Monitoring and Validation
Establish comprehensive monitoring for your CloudTrail advanced event selectors to ensure they continue to meet your security and compliance requirements over time. Implement automated validation checks that verify your event selectors are capturing expected events and not inadvertently excluding critical activities. Regular review of your filtering effectiveness helps maintain the balance between cost optimization and security visibility.
Advanced Filtering Techniques
Pattern-Based Resource Filtering
Leverage the startsWith and endsWith operators to create sophisticated pattern-based filters that can efficiently manage large numbers of resources. For example, use naming conventions in your resource ARNs to automatically apply appropriate logging levels based on environment, sensitivity, or business unit. Pattern-based filtering is particularly effective for organizations with consistent naming standards and can significantly reduce the complexity of managing event selectors across large AWS environments. This approach also provides automatic coverage for new resources that follow established naming patterns.

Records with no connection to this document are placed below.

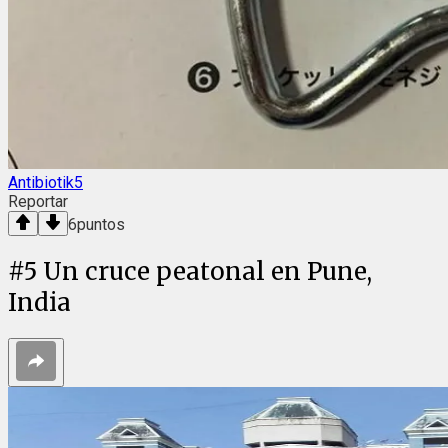
Antibiotik5
Reportar
6
puntos
#
5
Un cruce peatonal en Pune,
India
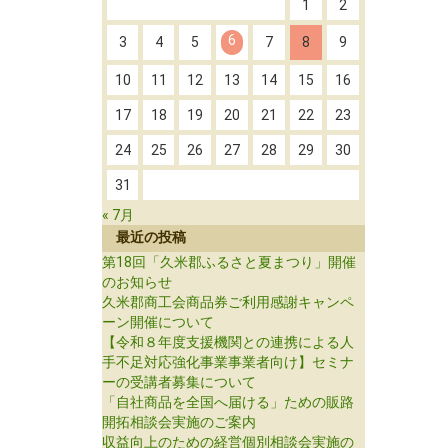
1
2
6
3
4
5
7
8
9
10
11
12
13
14
15
16
17
18
19
20
21
22
23
24
25
26
27
28
29
30
31
« 7月
最近の投稿
第18回「久米郡ふるさと夏まつり」開催
のお知らせ
久米郡商工会商品券ご利用感謝キャンペ
ーン開催について
【令和８年度支援機関との連携による人
手不足対応強化事業事業者向け】セミナ
ーの受講者募集について
「自社商品を全国へ届ける」ための販路
開拓相談会実施のご案内
収益向上のための経営個別相談会実施の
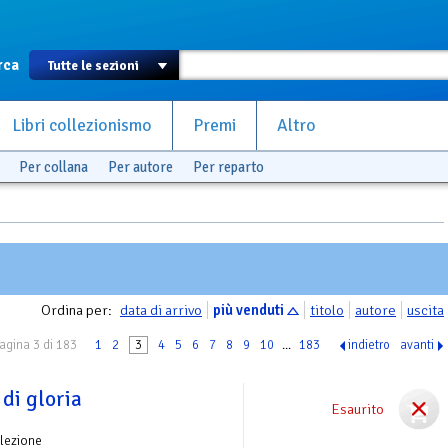
rca
Libri collezionismo
Premi
Altro
Per collana
Per autore
Per reparto
Ordina per:
data di arrivo
più venduti
titolo
autore
uscita
agina 3 di 183
1
2
3
4
5
6
7
8
9
10
...
183
indietro
avanti
di gloria
Esaurito
lezione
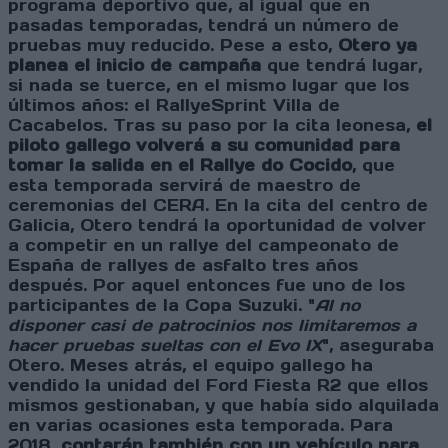
programa deportivo que, al igual que en
pasadas temporadas, tendrá un número de
pruebas muy reducido. Pese a esto,
Otero ya
planea el inicio de campaña
que tendrá lugar,
si nada se tuerce, en el mismo lugar que los
últimos años: el RallyeSprint Villa de
Cacabelos. Tras su paso por la cita leonesa,
el
piloto gallego volverá a su comunidad para
tomar la salida en el Rallye do Cocido
, que
esta temporada servirá de maestro de
ceremonias del CERA. En la cita del centro de
Galicia, Otero tendrá la oportunidad de volver
a competir en un rallye del campeonato de
España de rallyes de asfalto tres años
después. Por aquel entonces fue uno de los
participantes de la Copa Suzuki.
"
Al no
disponer casi de patrocinios nos limitaremos a
hacer pruebas sueltas con el Evo IX
", aseguraba
Otero. Meses atrás, el equipo gallego ha
vendido la unidad del Ford Fiesta R2 que ellos
mismos gestionaban, y que había sido alquilada
en varias ocasiones esta temporada. Para
2018,
contarán también con un vehículo para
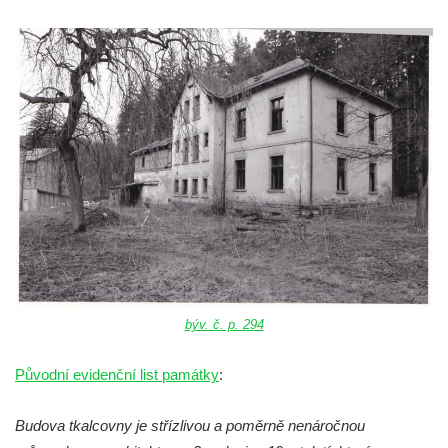
býv. č. p. 294
Původní evidenční list památky
:
Budova tkalcovny je střízlivou a poměrně nenáročnou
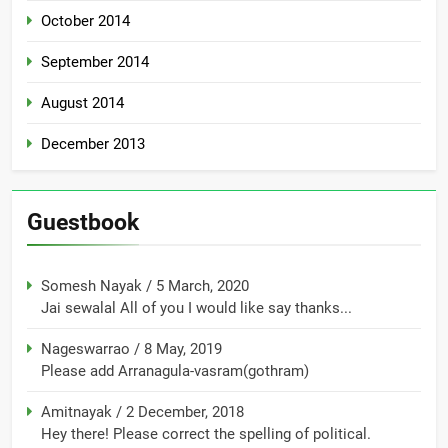
October 2014
September 2014
August 2014
December 2013
Guestbook
Somesh Nayak
/
5 March, 2020
Jai sewalal All of you I would like say thanks...
Nageswarrao
/
8 May, 2019
Please add Arranagula-vasram(gothram)
Amitnayak
/
2 December, 2018
Hey there! Please correct the spelling of political.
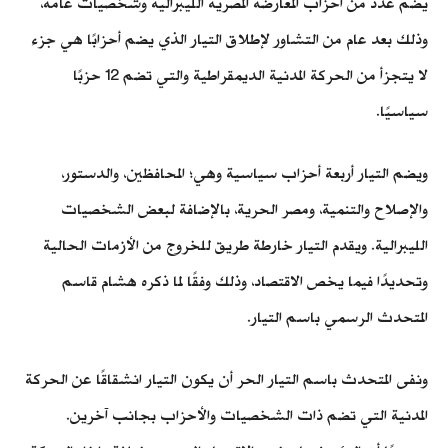
يضم عدد من أحزاب المعارضة المصرية الليبرالية وشخصيات عامة،
وذلك بعد عام من التشاور لإطلاق التيار الذي يضم أحزابًا هي جزء
لا يتجزأ من الحركة المدنية الديمقراطية والتي تضم 12 حزبًا
سياسيًا.
ويضم التيار أربعة أحزاب سياسية وهي؛ المحافظين، والدستور،
والإصلاح والتنمية، ومصر الحرية، بالإضافة لبعض الشخصيات
الليبرالية. ويقدم التيار خارطة طريق للخروج من الأزمات الحالية
وتحديدًا فيما يخص الاقتصاد، وذلك وفقًا لما ذكره هشام قاسم
المتحدث الرسمي باسم التيار.
ونفى المتحدث باسم التيار الحر أن يكون التيار انشقاقًا عن الحركة
المدنية التي تضم ذات الشخصيات والأحزاب بجانب آخرين.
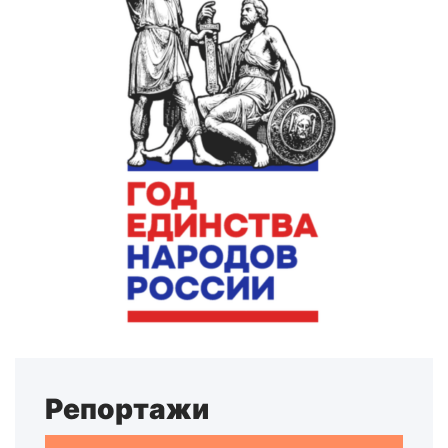
Репортажи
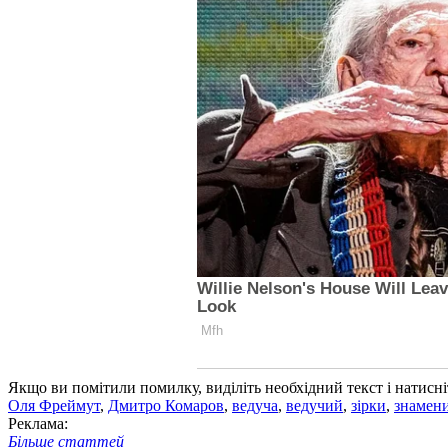
Якщо ви помітили помилку, виділіть необхідний текст і натисніт
Оля Фреймут
,
Дмитро Комаров
,
ведуча
,
ведучий
,
зірки
,
знамени
Реклама:
Більше статтей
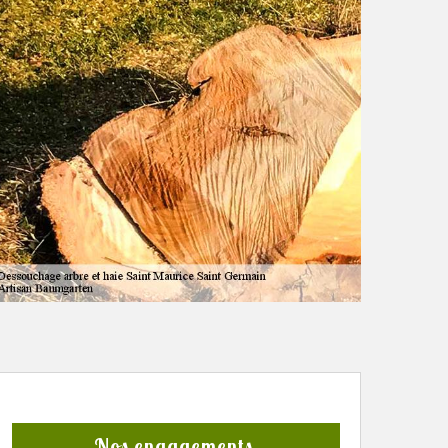
Nos engagements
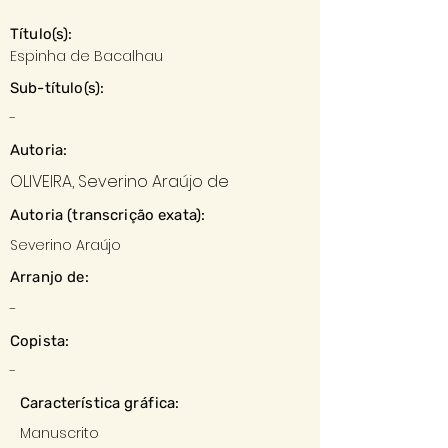
Título(s):
Espinha de Bacalhau
Sub-título(s):
-
Autoria:
OLIVEIRA, Severino Araújo de
Autoria (transcrição exata):
Severino Araújo
Arranjo de:
-
Copista:
-
Característica gráfica:
Manuscrito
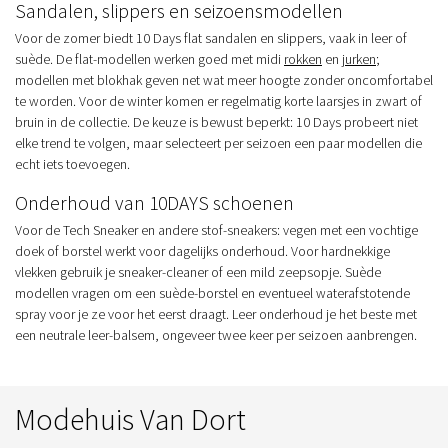
Sandalen, slippers en seizoensmodellen
Voor de zomer biedt 10 Days flat sandalen en slippers, vaak in leer of
suède. De flat-modellen werken goed met midi
rokken
en
jurken
;
modellen met blokhak geven net wat meer hoogte zonder oncomfortabel
te worden. Voor de winter komen er regelmatig korte laarsjes in zwart of
bruin in de collectie. De keuze is bewust beperkt: 10 Days probeert niet
elke trend te volgen, maar selecteert per seizoen een paar modellen die
echt iets toevoegen.
Onderhoud van 10DAYS schoenen
Voor de Tech Sneaker en andere stof-sneakers: vegen met een vochtige
doek of borstel werkt voor dagelijks onderhoud. Voor hardnekkige
vlekken gebruik je sneaker-cleaner of een mild zeepsopje. Suède
modellen vragen om een suède-borstel en eventueel waterafstotende
spray voor je ze voor het eerst draagt. Leer onderhoud je het beste met
een neutrale leer-balsem, ongeveer twee keer per seizoen aanbrengen.
Modehuis Van Dort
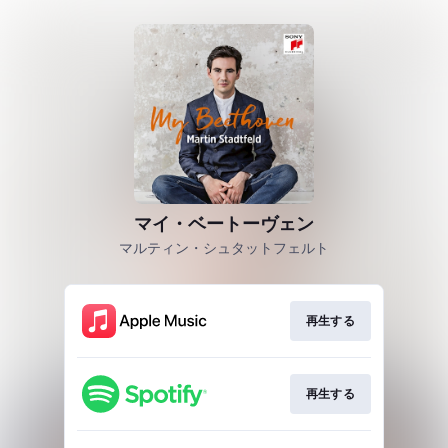
マイ・ベートーヴェン
マルティン・シュタットフェルト
再生する
再生する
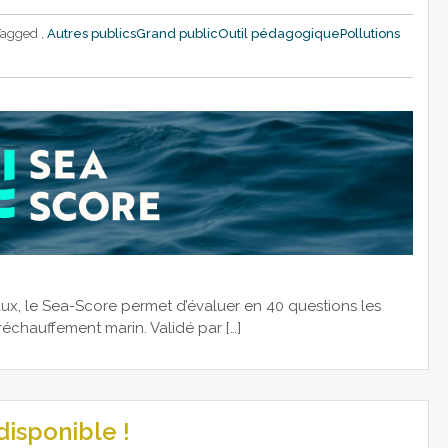
Tagged ,
Autres publics
Grand public
Outil pédagogique
Pollutions
raux, le Sea-Score permet d’évaluer en 40 questions les
échauffement marin. Validé par […]
disponible !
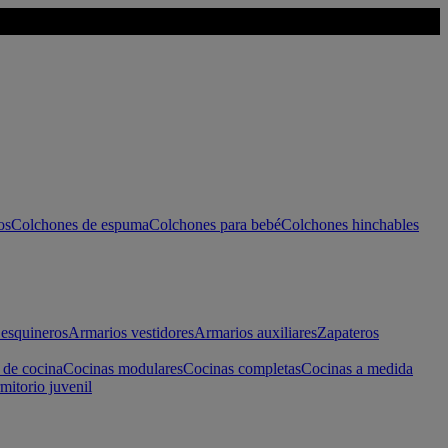
os
Colchones de espuma
Colchones para bebé
Colchones hinchables
esquineros
Armarios vestidores
Armarios auxiliares
Zapateros
 de cocina
Cocinas modulares
Cocinas completas
Cocinas a medida
mitorio juvenil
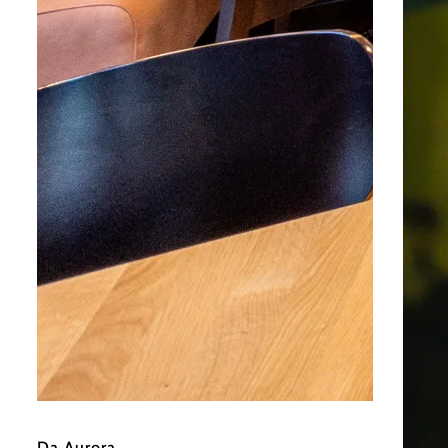
©
Derenko
Da Aurora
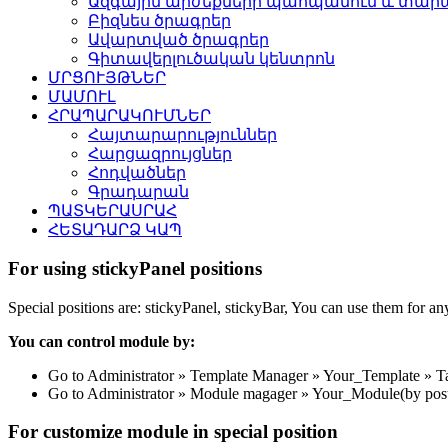
Ազգային արժեքների պահպանում և տարա
Բիզնես ծրագրեր
Ավարտված ծրագրեր
Գիտավերլուծական կենտրոն
ՄՐՑՈՒՅԹՆԵՐ
ՄԱՄՈՒԼ
ՀՐԱՊԱՐԱԿՈՒՄՆԵՐ
Հայտարարություններ
Հարցազրույցներ
Հոդվածներ
Գրադարան
ՊԱՏԿԵՐԱՍՐԱՀ
ՀԵՏԱԴԱՐՁ ԿԱՊ
For using stickyPanel positions
Special positions are: stickyPanel, stickyBar, You can use them for a
You can control module by:
Go to Administrator » Template Manager » Your_Template » Tab: 
Go to Administrator » Module magager » Your_Module(by posti
For customize module in special position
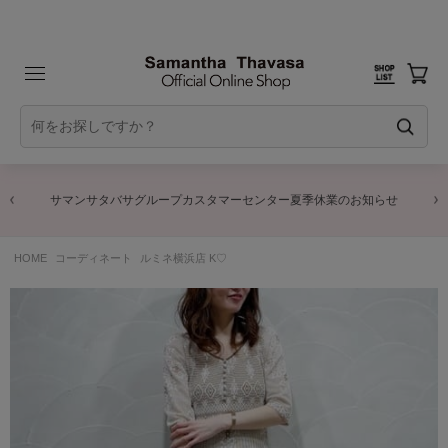
サマンサタバサグループカスタマーセンター夏季休業のお知らせ
HOME
コーディネート
ルミネ横浜店 K♡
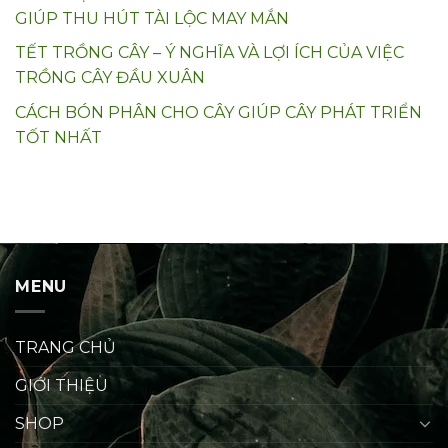
GIÚP THU HÚT TÀI LỘC MAY MẮN
TẾT TRỒNG CÂY – Ý NGHĨA VÀ LỢI ÍCH CỦA VIỆC
TRỒNG CÂY ĐẦU XUÂN
CÁCH BÓN PHÂN CHO CÂY GIÚP CÂY PHÁT TRIỂN
TỐT NHẤT
MENU
TRANG CHỦ
GIỚI THIỆU
SHOP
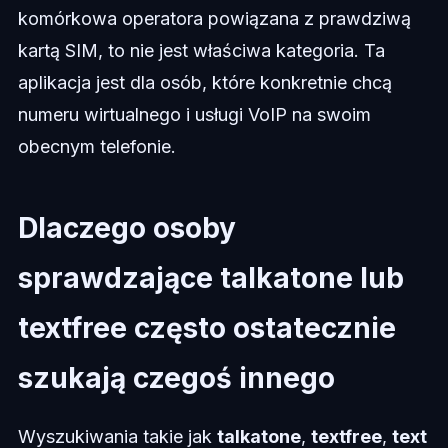
komórkowa operatora powiązana z prawdziwą
kartą SIM, to nie jest właściwa kategoria. Ta
aplikacja jest dla osób, które konkretnie chcą
numeru wirtualnego i usługi VoIP na swoim
obecnym telefonie.
Dlaczego osoby
sprawdzające talkatone lub
textfree często ostatecznie
szukają czegoś innego
Wyszukiwania takie jak
talkatone
,
textfree
,
text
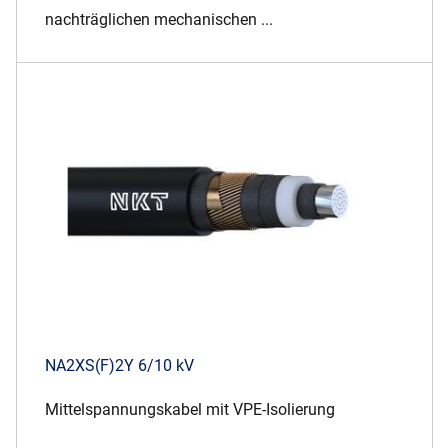
nachträglichen mechanischen ...
NA2XS(F)2Y 6/10 kV
Mittelspannungskabel mit VPE-Isolierung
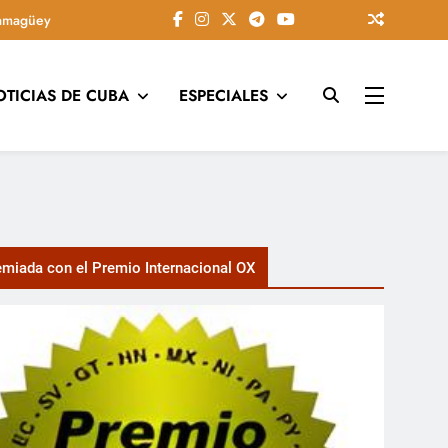
amagüey
OTICIAS DE CUBA
ESPECIALES
tarios, conectando la tradición camagüeyana con la actualidad
miada con el Premio Internacional OX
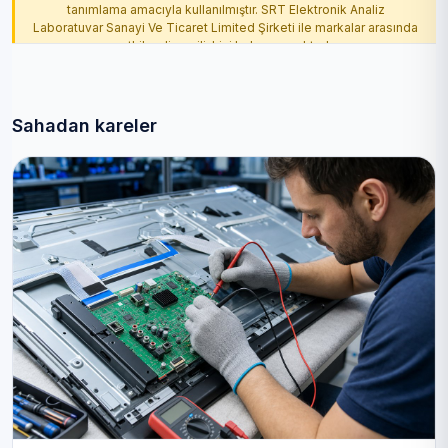
tanımlama amacıyla kullanılmıştır. SRT Elektronik Analiz
Laboratuvar Sanayi Ve Ticaret Limited Şirketi ile markalar arasında
yetkilendirme ilişkisi bulunmamaktadır.
Sahadan kareler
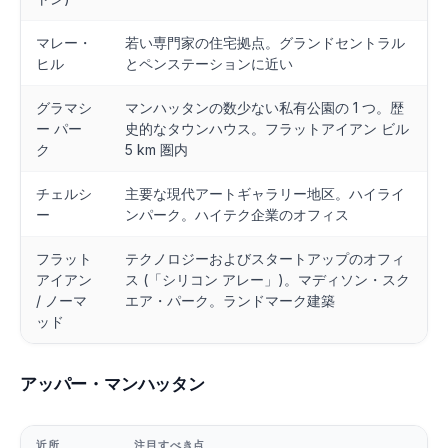
マレー・
若い専門家の住宅拠点。グランドセントラル
ヒル
とペンステーションに近い
グラマシ
マンハッタンの数少ない私有公園の 1 つ。歴
ー パー
史的なタウンハウス。フラットアイアン ビル
ク
5 km 圏内
チェルシ
主要な現代アートギャラリー地区。ハイライ
ー
ンパーク。ハイテク企業のオフィス
フラット
テクノロジーおよびスタートアップのオフィ
アイアン
ス (「シリコン アレー」)。マディソン・スク
/ ノーマ
エア・パーク。ランドマーク建築
ッド
アッパー・マンハッタン
近所
注目すべき点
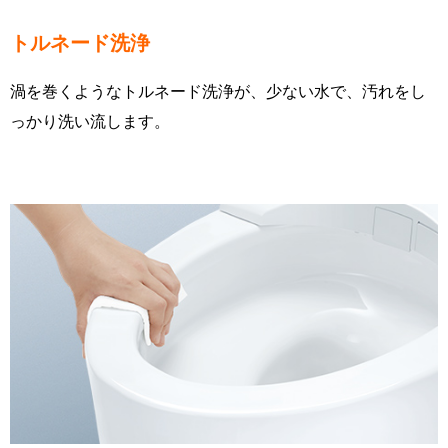
トルネード洗浄
渦を巻くようなトルネード洗浄が、少ない水で、汚れをし
っかり洗い流します。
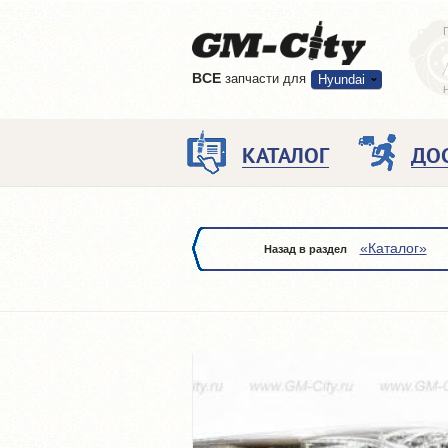
ВCE
запчасти для
Hyundai
КАТАЛОГ
ДО
«Каталог»
Назад в раздел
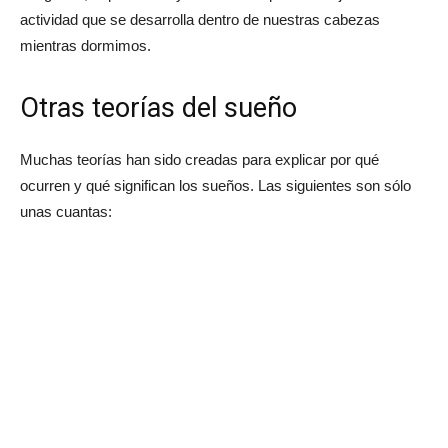
actividad que se desarrolla dentro de nuestras cabezas
mientras dormimos.
Otras teorías del sueño
Muchas teorías han sido creadas para explicar por qué
ocurren y qué significan los sueños. Las siguientes son sólo
unas cuantas:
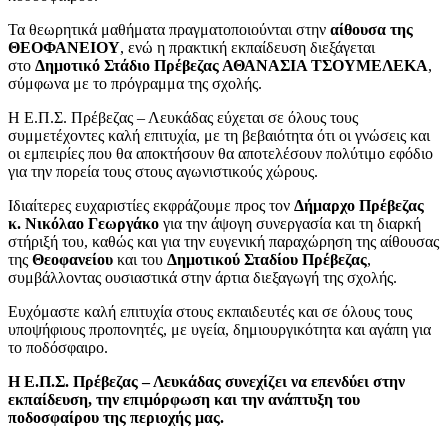
Τα θεωρητικά μαθήματα πραγματοποιούνται στην
αίθουσα της
ΘΕΟΦΑΝΕΙΟΥ
, ενώ η πρακτική εκπαίδευση διεξάγεται
στο
Δημοτικό Στάδιο Πρέβεζας ΑΘΑΝΑΣΙΑ ΤΣΟΥΜΕΛΕΚΑ
,
σύμφωνα με το πρόγραμμα της σχολής.
Η Ε.Π.Σ. Πρέβεζας – Λευκάδας εύχεται σε όλους τους
συμμετέχοντες καλή επιτυχία, με τη βεβαιότητα ότι οι γνώσεις και
οι εμπειρίες που θα αποκτήσουν θα αποτελέσουν πολύτιμο εφόδιο
για την πορεία τους στους αγωνιστικούς χώρους.
Ιδιαίτερες ευχαριστίες εκφράζουμε προς τον
Δήμαρχο Πρέβεζας
κ. Νικόλαο Γεωργάκο
για την άψογη συνεργασία και τη διαρκή
στήριξή του, καθώς και για την ευγενική παραχώρηση της αίθουσας
της
Θεοφανείου
και του
Δημοτικού Σταδίου Πρέβεζας
,
συμβάλλοντας ουσιαστικά στην άρτια διεξαγωγή της σχολής.
Ευχόμαστε καλή επιτυχία στους εκπαιδευτές και σε όλους τους
υποψήφιους προπονητές, με υγεία, δημιουργικότητα και αγάπη για
το ποδόσφαιρο.
Η Ε.Π.Σ. Πρέβεζας – Λευκάδας συνεχίζει να επενδύει στην
εκπαίδευση, την επιμόρφωση και την ανάπτυξη του
ποδοσφαίρου της περιοχής μας.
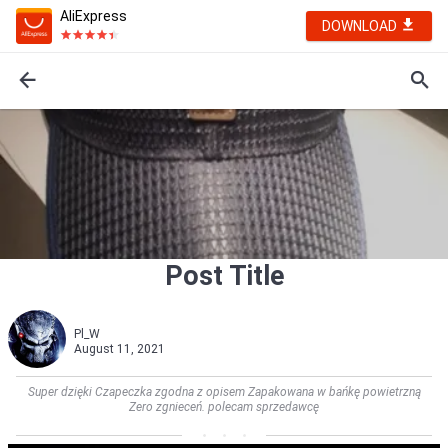
AliExpress
DOWNLOAD
Post Title
Pl_W
August 11, 2021
Super dzięki Czapeczka zgodna z opisem Zapakowana w bańkę powietrzną
Zero zgnieceń. polecam sprzedawcę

Multi-Condition Logic Implementation
Advanced event selectors support complex logical conditions that can be used to create sophisticated filtering rules. Combine multiple field selectors within a single advanced event selector to create AND conditions, or use multiple advanced event selectors to create OR conditions. For example, you might create a selector that captures all write operations on sensitive resources OR any operations performed by privileged users. Understanding how to effectively combine conditions allows you to create precise filtering rules that capture exactly the events you need while excluding everything else.